Here is the argument straight from the lower appellate court:

Even if we were to hold that there was a fact issue on the element of exclusivity, we would be inclined to affirm the trial court. … As we have observed above, another element of adverse possession is that the party seeking to acquire title to land by adverse possession must possess the land under a good faith claim of right. … We are not unmindful of the fairly recent case of Chaplin v. Sanders … where our Supreme Court overruled a long line of Washington cases and indicated that “[t]he ‘hostility/claim of right’ element of adverse possession requires only that the claimant treat the land as his own against the world throughout the statutory period”, and that the claimant’s “subjective belief regarding his true interest in the land and his intent to dispossess or not dispossess another is irrelevant to this determination.” … However, we observe also that the Chaplin court did not indicate that the good faith of the possessor is a question that can only be answered by making a judgment about the actor’s subjective belief. Although a person’s objective acts may shed light on the person’s state of mind, good faith is essentially a state of mind.
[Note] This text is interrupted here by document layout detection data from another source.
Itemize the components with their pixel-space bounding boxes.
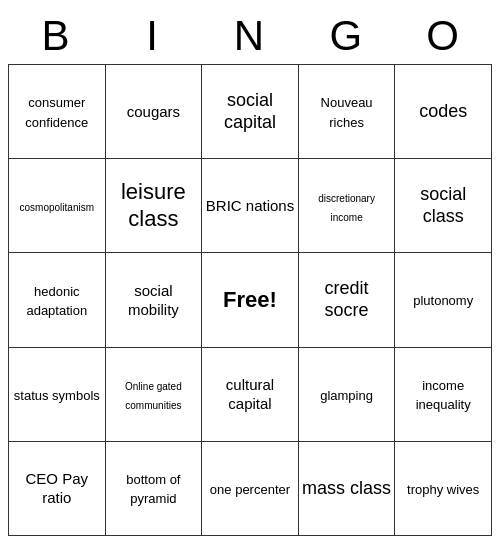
cell-r4-c1[interactable]: bottom of pyramid (105, 441, 202, 535)
cell-r3-c1[interactable]: Online gated communities (105, 347, 202, 441)
cell-r1-c4[interactable]: social class (395, 159, 492, 253)
cell-r3-c2[interactable]: cultural capital (202, 347, 299, 441)
cell-r3-c4[interactable]: income inequality (395, 347, 492, 441)
bingo-title: B I N G O (8, 8, 492, 64)
title-g: G (298, 12, 395, 60)
cell-r1-c0[interactable]: cosmopolitanism (9, 159, 106, 253)
cell-r2-c3[interactable]: credit socre (298, 253, 395, 347)
cell-r3-c0[interactable]: status symbols (9, 347, 106, 441)
cell-r0-c3[interactable]: Nouveau riches (298, 65, 395, 159)
cell-r3-c3[interactable]: glamping (298, 347, 395, 441)
cell-r4-c3[interactable]: mass class (298, 441, 395, 535)
cell-r0-c0[interactable]: consumer confidence (9, 65, 106, 159)
cell-r2-c0[interactable]: hedonic adaptation (9, 253, 106, 347)
cell-r0-c1[interactable]: cougars (105, 65, 202, 159)
cell-r2-c2[interactable]: Free! (202, 253, 299, 347)
cell-r0-c4[interactable]: codes (395, 65, 492, 159)
title-o: O (395, 12, 492, 60)
cell-r1-c2[interactable]: BRIC nations (202, 159, 299, 253)
title-b: B (8, 12, 105, 60)
cell-r4-c0[interactable]: CEO Pay ratio (9, 441, 106, 535)
cell-r1-c3[interactable]: discretionary income (298, 159, 395, 253)
cell-r0-c2[interactable]: social capital (202, 65, 299, 159)
cell-r1-c1[interactable]: leisure class (105, 159, 202, 253)
cell-r2-c4[interactable]: plutonomy (395, 253, 492, 347)
title-i: I (105, 12, 202, 60)
cell-r4-c2[interactable]: one percenter (202, 441, 299, 535)
bingo-grid: consumer confidencecougarssocial capital… (8, 64, 492, 536)
cell-r2-c1[interactable]: social mobility (105, 253, 202, 347)
cell-r4-c4[interactable]: trophy wives (395, 441, 492, 535)
title-n: N (202, 12, 299, 60)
In a case where a possessor of land concedes that he had no interest in the land and no claim of right, it defies logic to ignore his pronouncement about his subjective beliefs. [5]

Well, a year a month and three days later the Washington Supreme Court took down both Arty Bell and the Division II Court of Appeals.
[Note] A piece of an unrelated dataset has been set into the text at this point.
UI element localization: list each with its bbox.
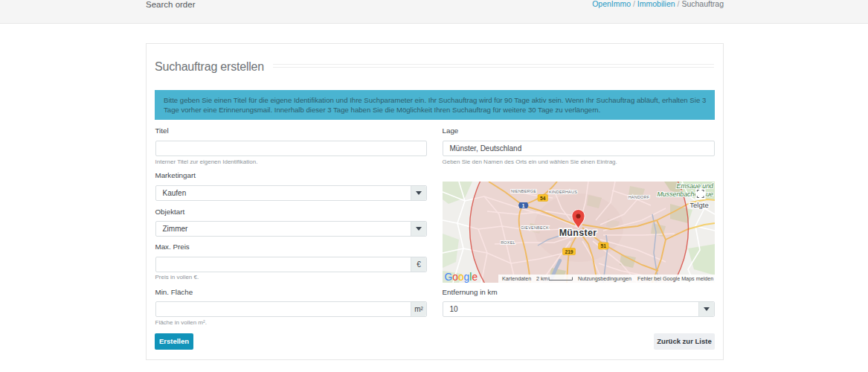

It reminded that court that the Chaplin court “unanimously held that the adverse possessor’s “subjective belief whether the land possessed is or is not his own and his intent to disposes or not disposes another are irrelevant to a finding of hostility.”

The Supreme Court then expressly quoted: “the doctrine of adverse possession was formulated at law to protect both those who knowingly appropriated the land of others, and those who honestly held the property in the belief that it was their own. 3 Am.Jur.2d Adverse Possession § 142 (1986).” [6]

So, how was the case then disposed?

Why certainly choking it based on Bell’s failure to demonstrate exclusive use.

Oh my gosh, give me a break. You mean to tell me that the high court had a chance to strangle this thing based on insufficiency and decided not to?

Of course it did. It need to demonstrate some judicial constraint.

So, to make sure that no hapless goof like Bell wouldn’t fluke his way through, the timber industry went to the legislature to prevent this kind of nonsense from happening again.

Nine years later, anyone who attempts to take away “forestland” would need to make no less than $50,000 worth of improvements. [7]

Heck, for that kind of money Bell might just be able to afford a two seater for his outhouse!

To do your best to assure that you don’t clean your own shorts in an boundary dispute with your neighbor, first take Justice Smiles’ Initial Assessment [HERE].

[1] 112 Wn.2d 754 . 774 P.2d 6 (1989).

[2] See [HERE].

[3] See 51 Wn.App. 124, 752 P.2d 398 (1988) [HERE]. Facts supporting adverse possession in this secluded where the houseboat had been tied to a couple of trees had only been (1) some gardening; (2) two woodsheds – 1 abandoned and one later built; (3) an outhouse; and a (4) partially constructed sauna.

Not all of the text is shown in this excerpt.